É importante “compreender que o respeito as garantias fundamentais não se confundem com impunidade” (Aury Lopes Jr., Curso de Direito Processual Penal, 18ª edição, 2021, página 37). Punir é fundamental, é necessário e civilizatório. Todavia, é preciso saber quem punir!
A prisão desmedida, fruto de uma perseguição inquisitória é, não raras vezes, tirana. Por tirania, Dallagnol entende ser o “uso do poder além do direito” (A Luta contra a Corrupção, 2017, página 57).

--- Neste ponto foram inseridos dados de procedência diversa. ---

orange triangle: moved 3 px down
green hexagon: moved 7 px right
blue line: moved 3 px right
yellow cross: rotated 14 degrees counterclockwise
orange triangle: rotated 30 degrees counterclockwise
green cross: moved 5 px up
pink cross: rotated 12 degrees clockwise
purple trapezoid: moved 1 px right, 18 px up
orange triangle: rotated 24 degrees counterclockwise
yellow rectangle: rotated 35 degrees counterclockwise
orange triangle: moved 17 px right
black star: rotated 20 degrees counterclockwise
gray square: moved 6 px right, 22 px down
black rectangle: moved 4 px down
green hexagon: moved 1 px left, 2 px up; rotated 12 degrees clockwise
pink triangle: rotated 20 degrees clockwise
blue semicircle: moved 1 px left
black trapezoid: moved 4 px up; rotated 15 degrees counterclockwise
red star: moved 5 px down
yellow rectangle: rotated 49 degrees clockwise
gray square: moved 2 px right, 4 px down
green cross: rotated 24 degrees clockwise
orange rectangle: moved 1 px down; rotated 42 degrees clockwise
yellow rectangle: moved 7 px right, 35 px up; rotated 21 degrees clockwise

Nesse mesmo cenário, Beccaria ao se lembrar de Montesquieu, proferiu as seguintes palavras: “toda pena que não advier de uma absoluta necessidade é tirânica” (Dos Delitos e Das Penas, 2012, página 13).
Nessa perspectiva, a atuação do Estado Democrático de Direito surge como instrumento destinado a não permitir a tirania e opressão do antigo modelo estatal, de modo a suprimir as arbitrariedades e os excessos que impeçam o ser humano de viver com dignidade.

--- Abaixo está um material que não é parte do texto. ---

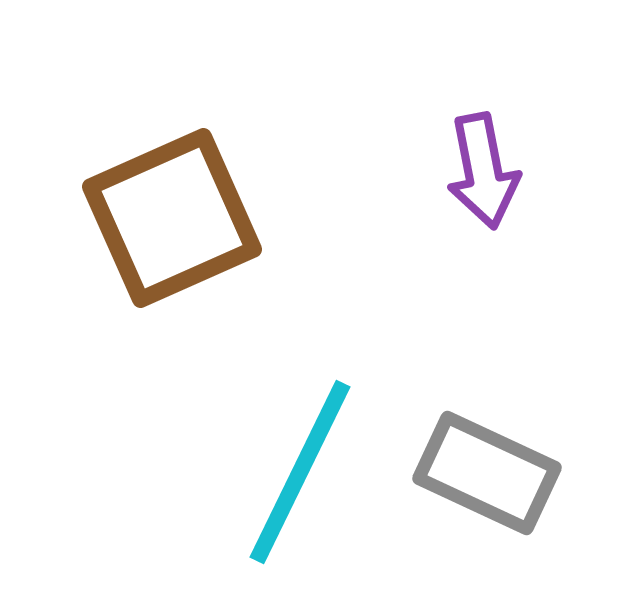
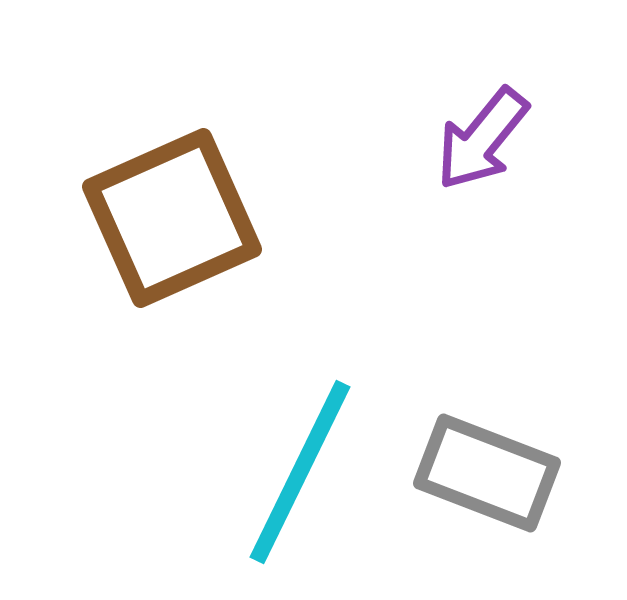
purple arrow: moved 1 px left, 32 px up; rotated 50 degrees clockwise
gray rectangle: rotated 4 degrees counterclockwise
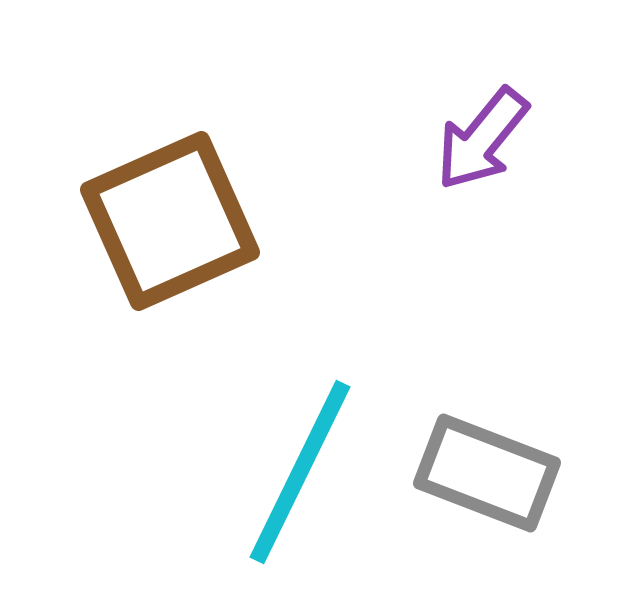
brown square: moved 2 px left, 3 px down
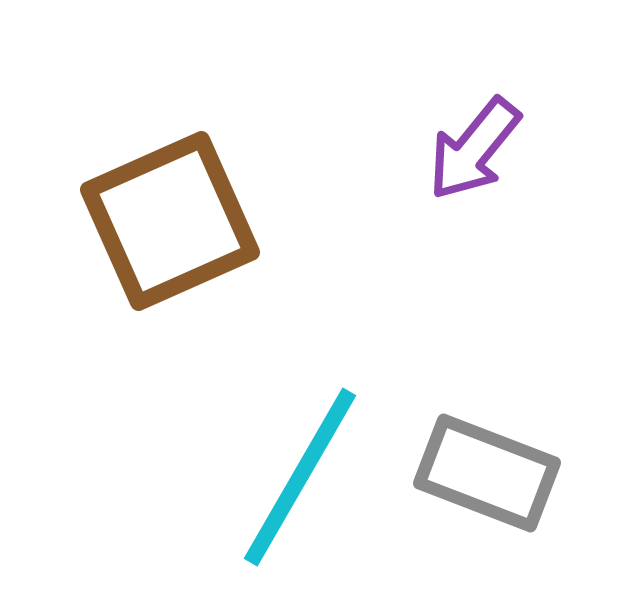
purple arrow: moved 8 px left, 10 px down
cyan line: moved 5 px down; rotated 4 degrees clockwise
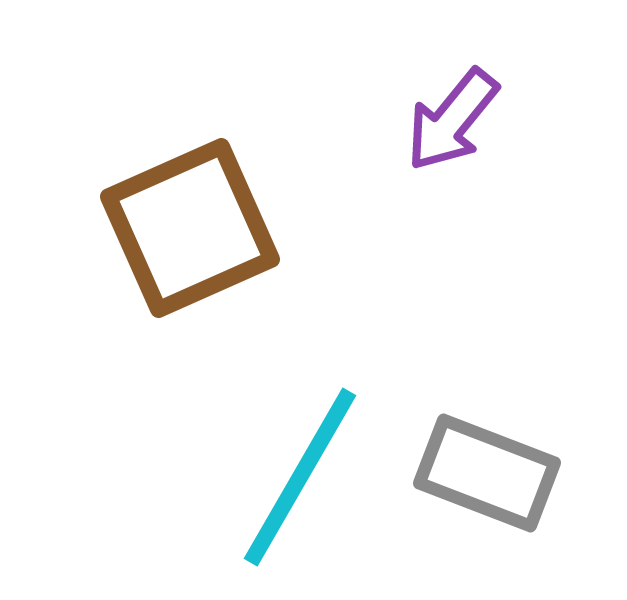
purple arrow: moved 22 px left, 29 px up
brown square: moved 20 px right, 7 px down
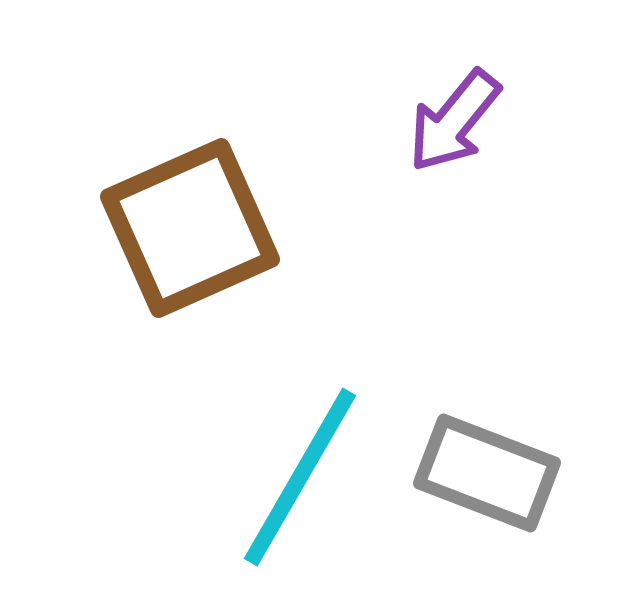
purple arrow: moved 2 px right, 1 px down
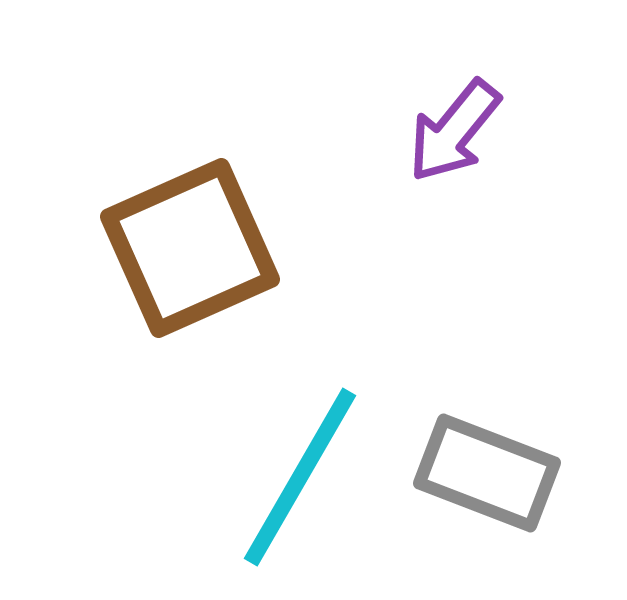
purple arrow: moved 10 px down
brown square: moved 20 px down
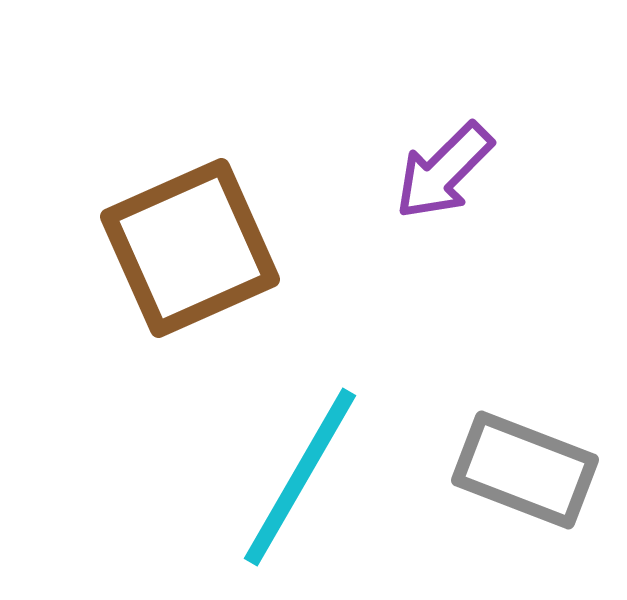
purple arrow: moved 10 px left, 40 px down; rotated 6 degrees clockwise
gray rectangle: moved 38 px right, 3 px up
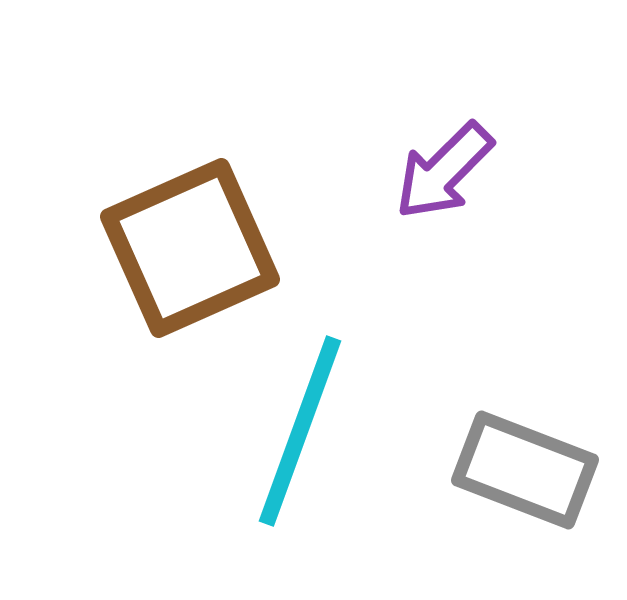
cyan line: moved 46 px up; rotated 10 degrees counterclockwise
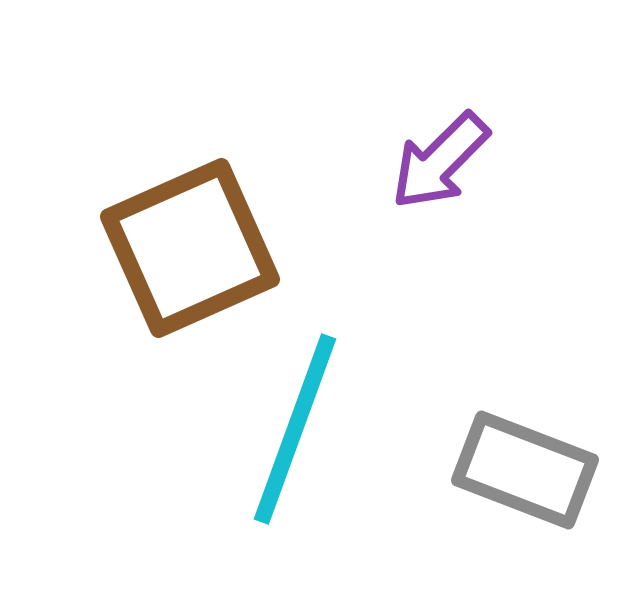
purple arrow: moved 4 px left, 10 px up
cyan line: moved 5 px left, 2 px up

O complexo caso da Boate Kiss
Para ilustrar o quadro sobre quem punir, façamos uma análise do complexo caso da Boate Kiss. Com efeito.
No dia 27 de janeiro de 2013, um incêndio na Boate Kiss matou 242 pessoas e deixou 636 feridas. O fato ocorreu na cidade de Santa Maria, Rio Grande do Sul. Os acusados pelo Ministério Público foram os dois sócios da boate. Elissandro Callegaro Spohr, mais conhecido como Kiko e Mauro Londero Hoffmann. Os outros dois acusados foram o vocalista da banda que tocava na noite da tragédia, Marcelo de Jesus dos Santos e o auxiliar da banda, Luciano Bonilha Leão.
A acusação versou desde o início sobre o designado dolo eventual. Segundo Rogério Greco, nessa modalidade dolosa “o agente, embora não queira diretamente o resultado, assume o risco de vir a produzi-lo” (Código Penal comentado, 15ª edição, 2022, páginas 62 e 63). Essa definição mostra-se clara, sucinta e objetiva frente ao artigo 18 do Código Penal brasileiro ao dispor sobre o crime doloso.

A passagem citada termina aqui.